** Opening Information provided block **

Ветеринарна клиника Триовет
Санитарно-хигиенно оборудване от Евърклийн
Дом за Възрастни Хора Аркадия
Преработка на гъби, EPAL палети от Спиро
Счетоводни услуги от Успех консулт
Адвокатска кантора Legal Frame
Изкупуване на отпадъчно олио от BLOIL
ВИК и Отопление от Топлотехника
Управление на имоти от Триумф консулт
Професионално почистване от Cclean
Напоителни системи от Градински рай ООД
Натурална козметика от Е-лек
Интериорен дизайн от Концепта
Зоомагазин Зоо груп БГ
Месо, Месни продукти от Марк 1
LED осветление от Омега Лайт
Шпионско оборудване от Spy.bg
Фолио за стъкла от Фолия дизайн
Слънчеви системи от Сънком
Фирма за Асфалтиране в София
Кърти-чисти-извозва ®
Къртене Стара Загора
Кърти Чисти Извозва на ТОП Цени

** Closing Information provided block **
** Opening Information provided block **

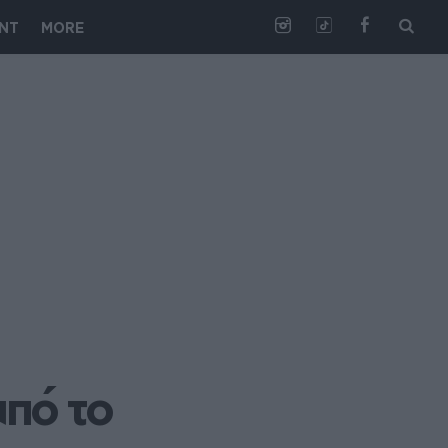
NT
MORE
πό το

** Closing Information provided block **

* _Activity_:
For this exercise, repeat exactly the lines of the data above from the one with "Ветеринарна клиника Триовет" down to the one with "Кърти Чисти Извозва на ТОП Цени", both end lines included.

* _Exercise answer_:
Ветеринарна клиника Триовет
Санитарно-хигиенно оборудване от Евърклийн
Дом за Възрастни Хора Аркадия
Преработка на гъби, EPAL палети от Спиро
Счетоводни услуги от Успех консулт
Адвокатска кантора Legal Frame
Изкупуване на отпадъчно олио от BLOIL
ВИК и Отопление от Топлотехника
Управление на имоти от Триумф консулт
Професионално почистване от Cclean
Напоителни системи от Градински рай ООД
Натурална козметика от Е-лек
Интериорен дизайн от Концепта
Зоомагазин Зоо груп БГ
Месо, Месни продукти от Марк 1
LED осветление от Омега Лайт
Шпионско оборудване от Spy.bg
Фолио за стъкла от Фолия дизайн
Слънчеви системи от Сънком
Фирма за Асфалтиране в София
Кърти-чисти-извозва ®
Къртене Стара Загора
Кърти Чисти Извозва на ТОП Цени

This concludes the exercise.